I just wanted to do a quick blog entry before bed:
So, I finally finished the main story of Escape Plan tonight. The final level was fun, it just took a few tries for me to get it down right. I guess I can kind of spoil it here since this isn't a really popular game... But basically Lil and Laarg find a rocket at the end of the Workshop, and there's only room for Laarg so he escapes in the rocket. Meanwhile you have to have Lil get into a bubble and guide him out of the hangar. Bakuki taunts you along the way, before falling, presumably, to his doom.
The scene after the final level shows Lil escaping while the hangar closes shut with Laarg's rocket still inside, but it easily bursts through (the thing was a tank for that entire level, so I knew he'd make it), but then explodes off in the distance unexpectedly.

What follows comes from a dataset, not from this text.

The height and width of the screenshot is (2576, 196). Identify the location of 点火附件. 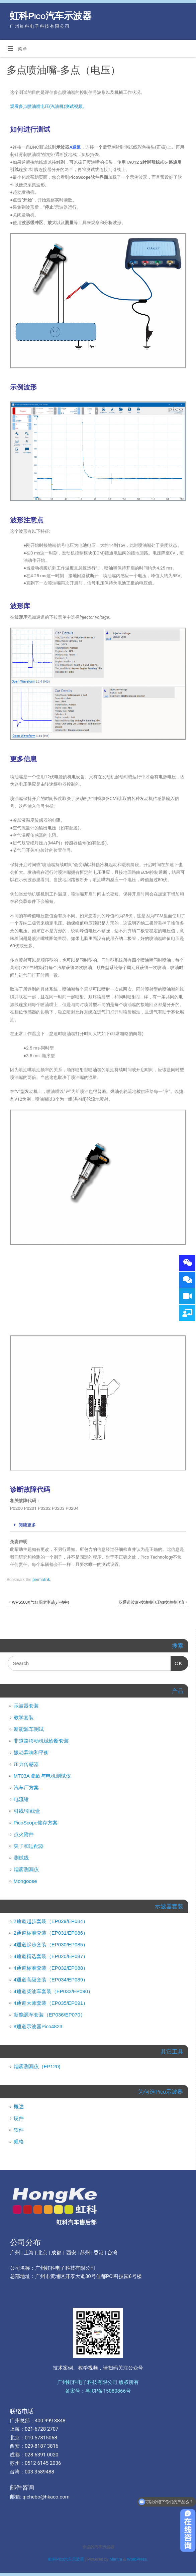
(24, 1834).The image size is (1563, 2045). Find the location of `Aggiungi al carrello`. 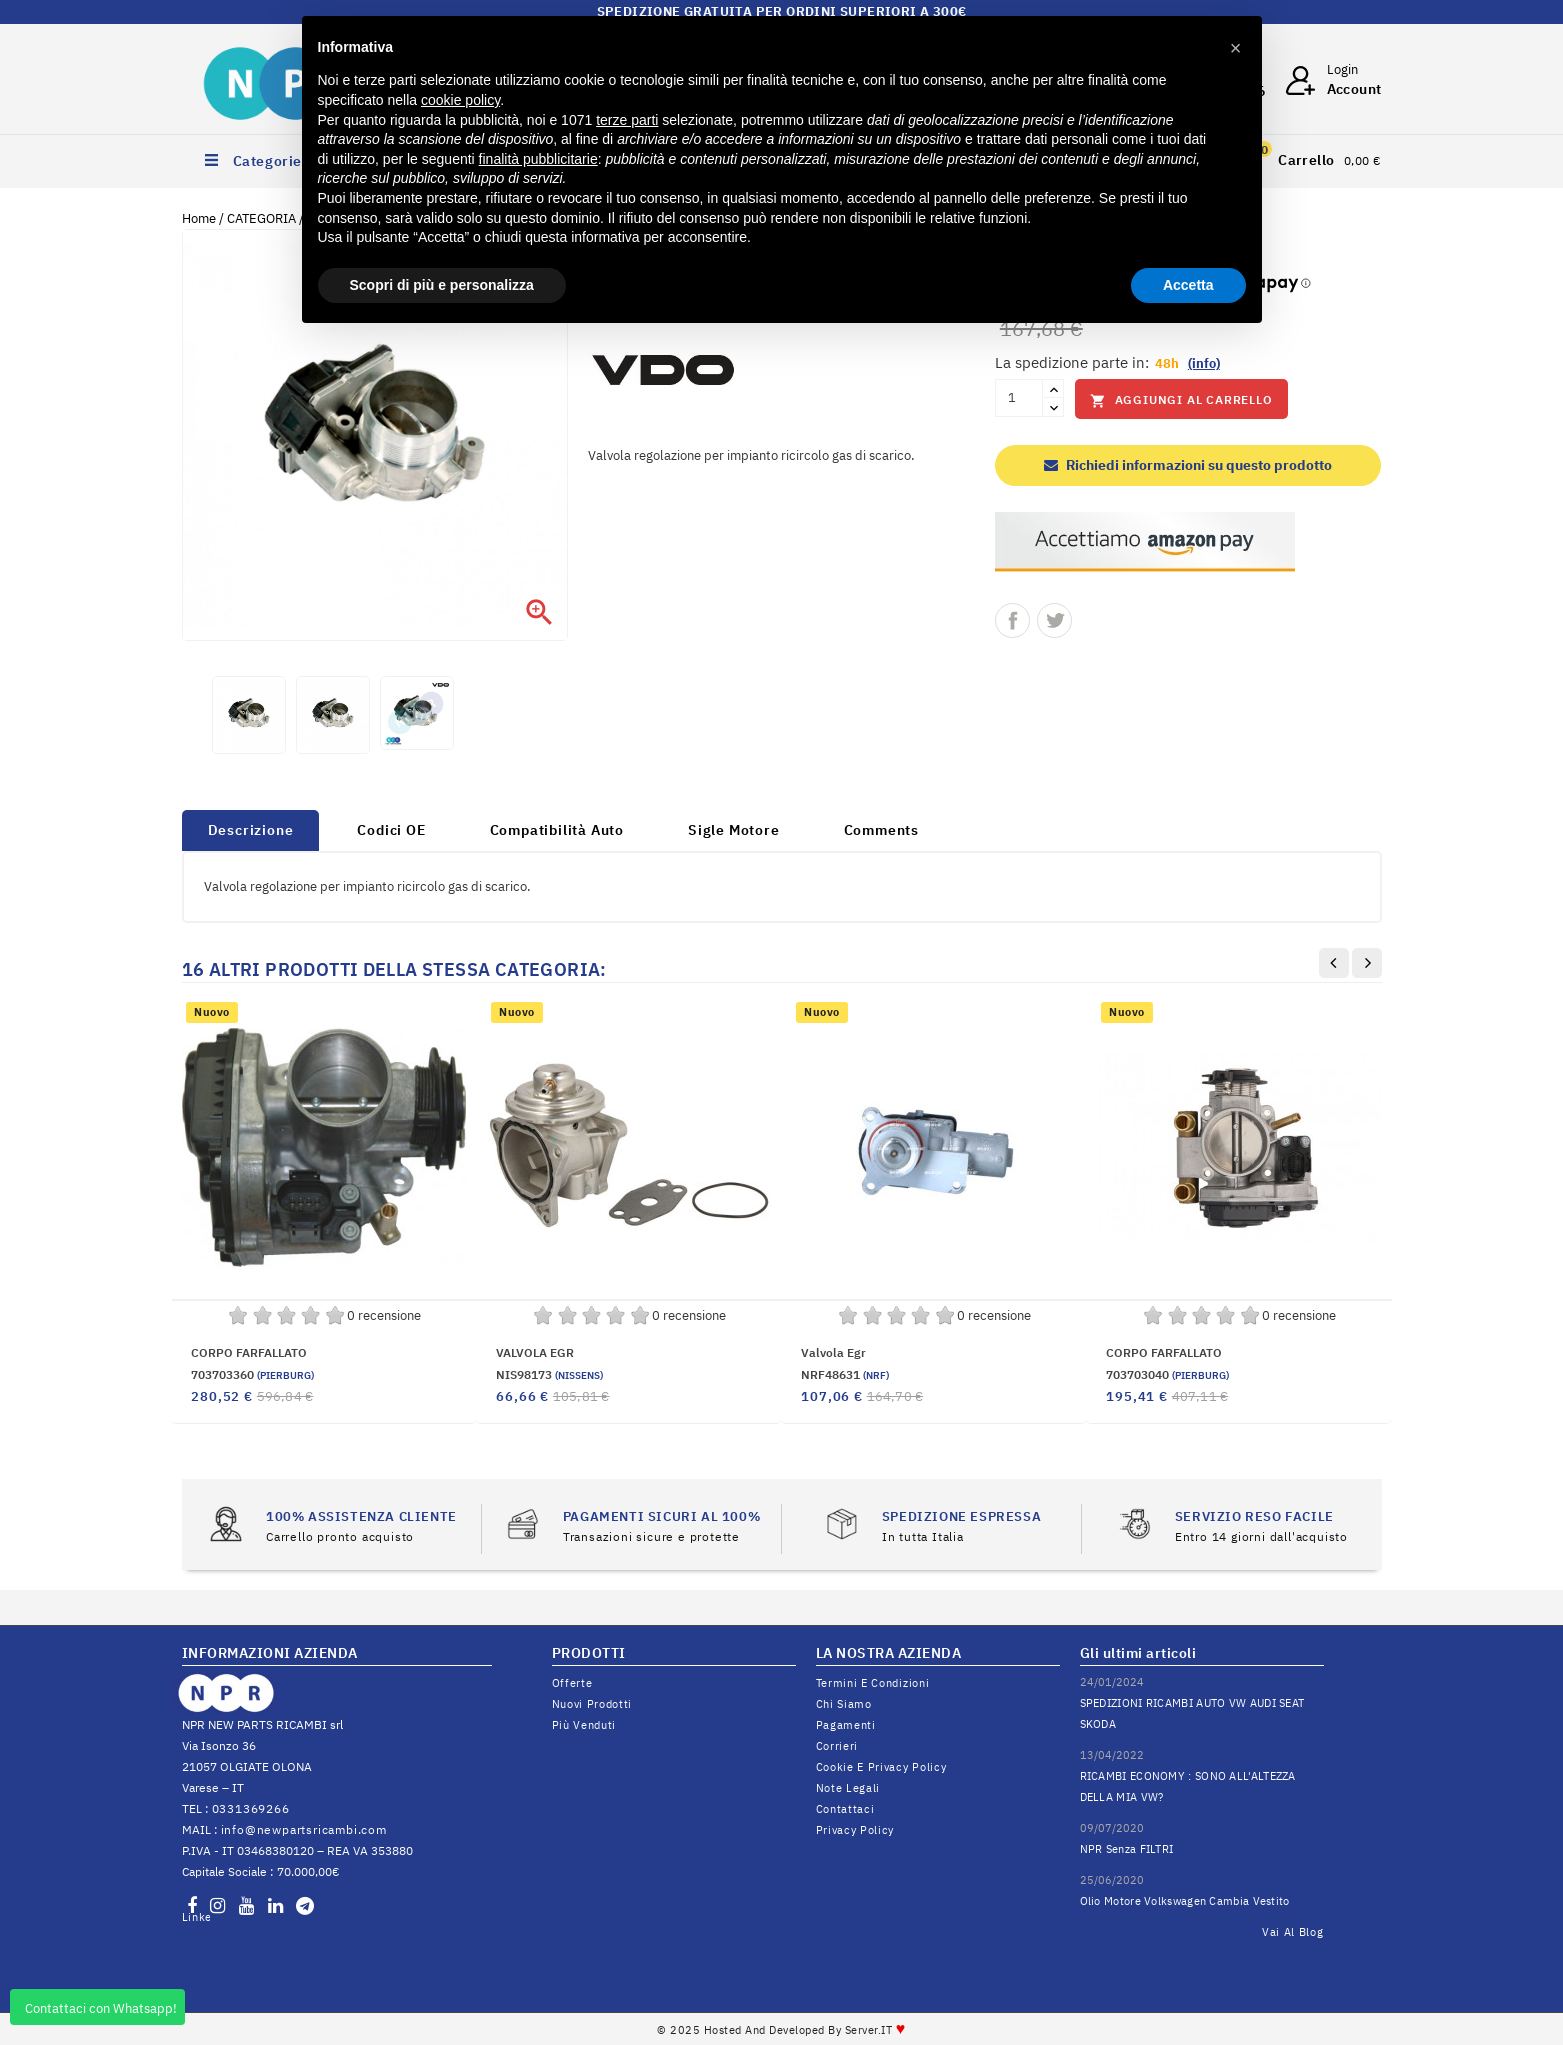

Aggiungi al carrello is located at coordinates (1181, 400).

Then the credits roll. At first there is some more old-timey music playing and Lil is floating around in his bubble in the foreground, while Laarg is shown to have survived the rocket crash in the background and is parachuting down to the planet. Just as the song ends Laarg appears in a bubble beside Lil, and even more unexpectedly "Lean on Me" begins to play. The neat thing about these credits is that you can still move Lil and Laarg around in their bubbles during everything. The uncool thing is that the credits are extremely long. Like longer than even some movies' credits.
Eventually the entire second song ends and some more original fanfare plays, with a new tune thrown in there at the end for good measure. And, once those dang credits are finally spent, a doorway appears in a pipe, similarly to the ending of many levels of the game. You can then move Lil and Laarg into the pipe to see the final scene.

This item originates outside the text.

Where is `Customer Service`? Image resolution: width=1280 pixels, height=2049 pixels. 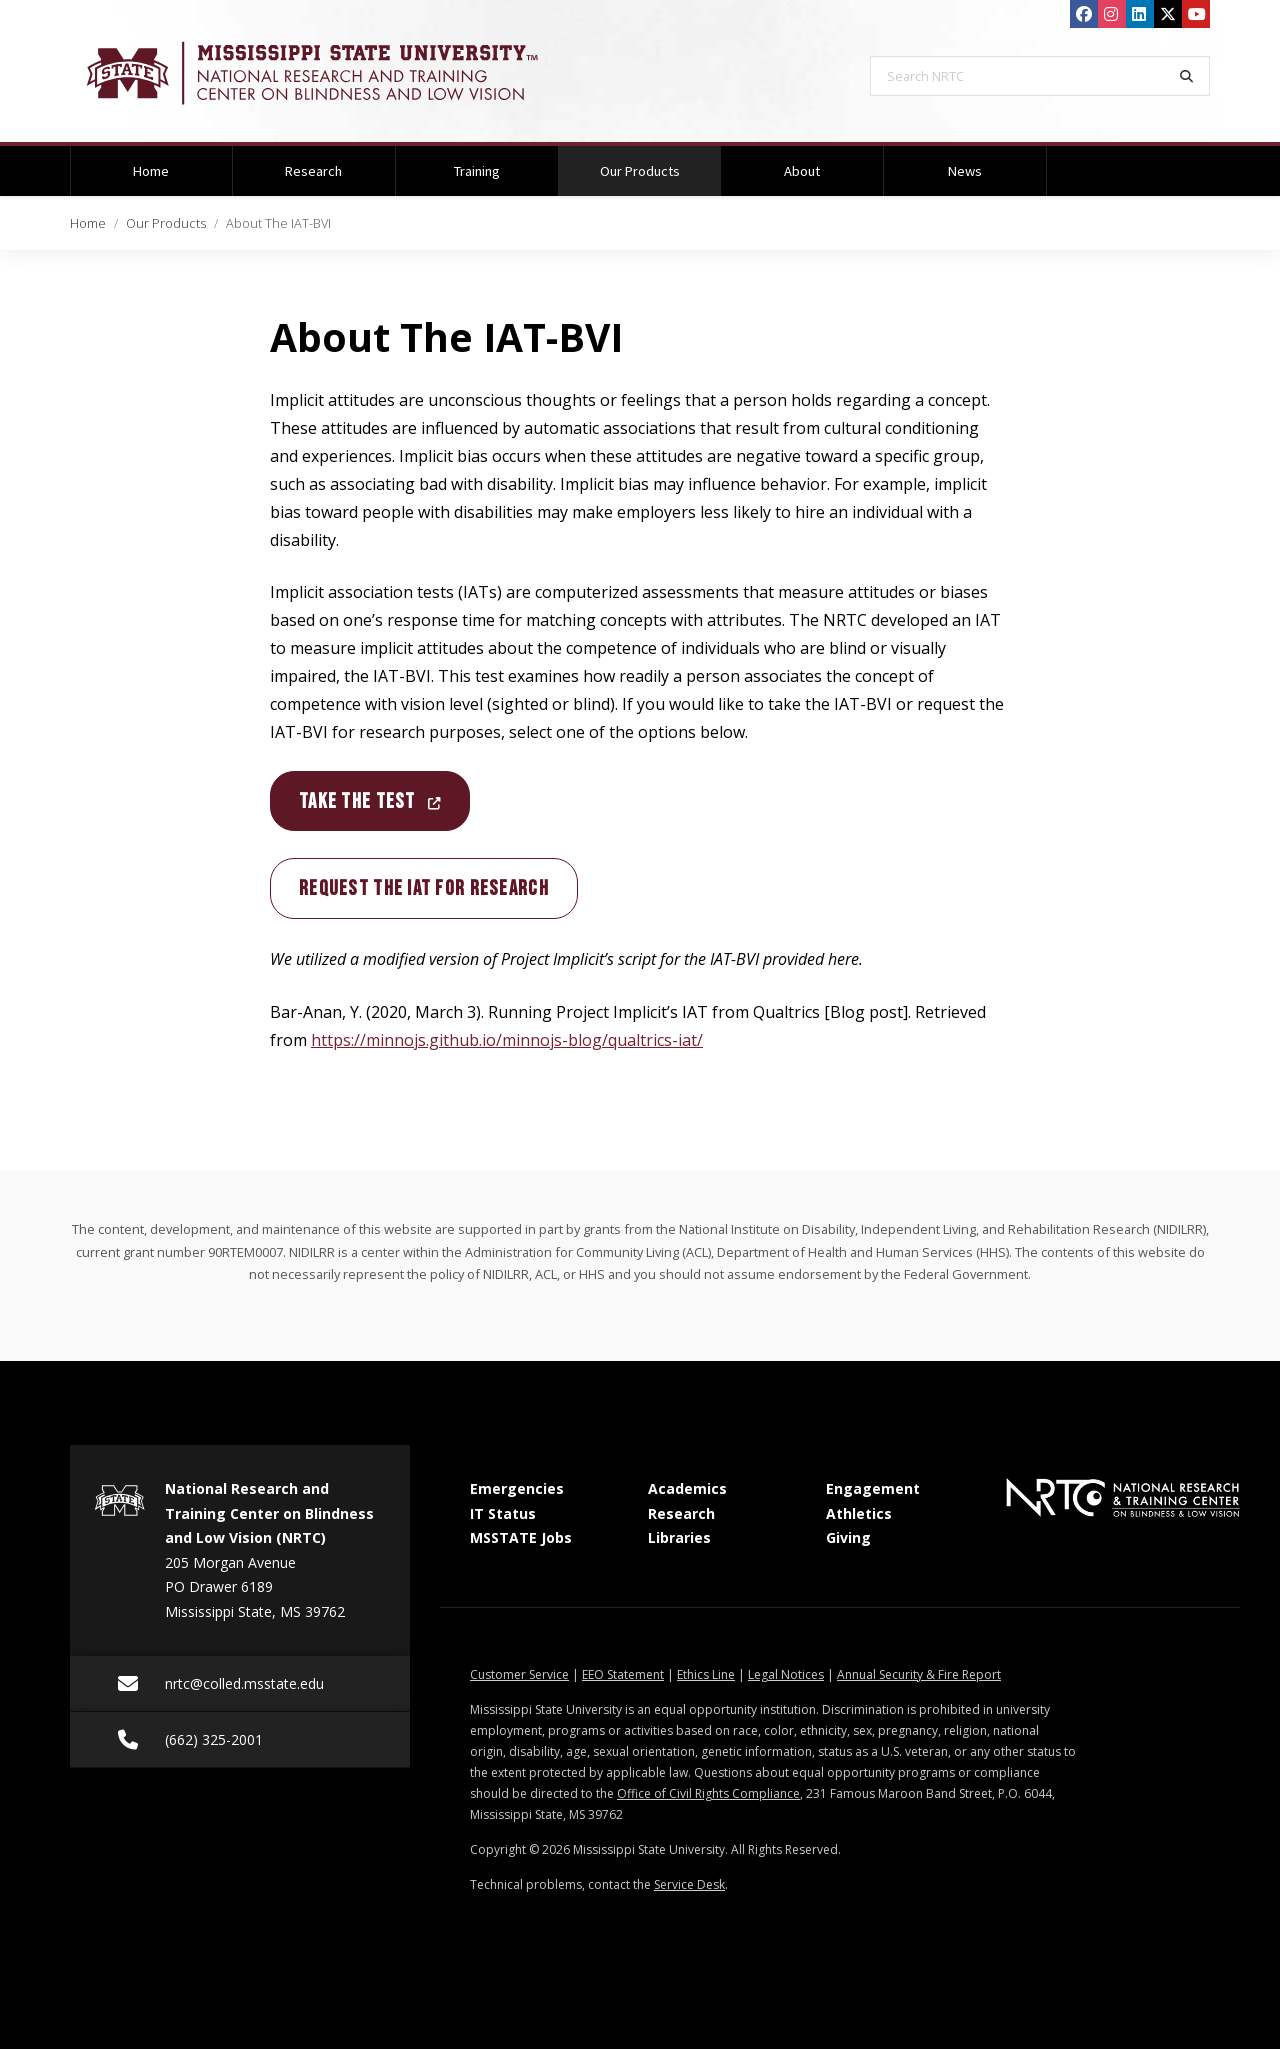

Lil and Laarg, tired from the escape, are resting in a makeshift home with a stray sheep they met along the way. Laarg is in a comically tiny bed with a small cover, while Lil is in a big bed that would have been better suited to his pal. As they sleep, Bakuki's face appears on their television screen, signalling that they haven't seen the last of their former captor.
Thoughts: I thought the ending and the final level were all good. I think the game in general was fun, and Lil and Laarg were very likeable characters. And I'm happy I've had the pleasure of owning and playing this game. I think Escape Plan has a lot of personality, despite having very little dialogue or story.

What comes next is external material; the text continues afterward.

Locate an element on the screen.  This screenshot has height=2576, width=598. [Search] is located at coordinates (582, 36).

But I think most of the game was a bit frustrating at times. And, perhaps to contradict myself, the level of challenge in the game was not steady or increasing, with some levels being occasionally simple while others took some thought to figure out. As many reviews about the game stated, it's oftentimes not that you can't accomplish doing something because you lack timing and coordination, it's that the controls get tedious and cause you to screw up.
I think one of the most glaring flaws was right before the end of the game. The final 2 or 3 levels have their own stage, which seems kind of like a rip-off because all of the other stages have about 8 levels or so. The developers surely could have put more levels into the game, because I don't see the reason why they had to split the Workshop area into two different sections.
One thing I can't complain about is the length of the game. Even though, when you look at each level individually they are short, when you look at the main story as a whole it takes a good bit of time to get through all of it. I know this because I went through and died in each level (for the one achievement), and I was amazed at how long it took me to do that. Part of this is because of the annoying loading time between levels, but even so the game isn't as brief as others I've played in my time.
But once you complete the game, you unlock even more levels. Bakuki's Lair is a whole other stage, and you don't have to pay anything for it. So the game on it's own boasts a reasonable number of levels. But once you also factor in the three DLC packs I've gotten with three more stages, the game has more than enough levels to entertain you.
Surely, I will be working on Escape Plan for a while longer to complete these new stages and get those tough achievements. The gold trophy that comes with the initial game could be enough of a pain, since it requires you to complete the whole main game in challenge mode without losing more than 10 lives each for both Lil and Laarg. That is no small task.
To me, Lil & Laarg and the world of Escape Plan are going to be synonymous with the Playstation Vita. Even before I knew what Gravity Rush was, Escape Plan was the first game that caught my attention on the Vita, and the first game I played on its in-store demo. And frankly, I can't think of a better mascot for the Vita right now.
So, while I hope that the game is complete for now and that Escape Plan doesn't get milked like most other games these days, I hope we haven't seen the last of Lil and Laarg. I think they'd make really great spokesmen for the Vita and its ad campaign, which Sony is still lacking one of.
Oh yeah, I also saw Wreck-It Ralph over the weekend. I liked it! I think it's the best movie I've seen this year. But anyway, don't have time to talk about that right now.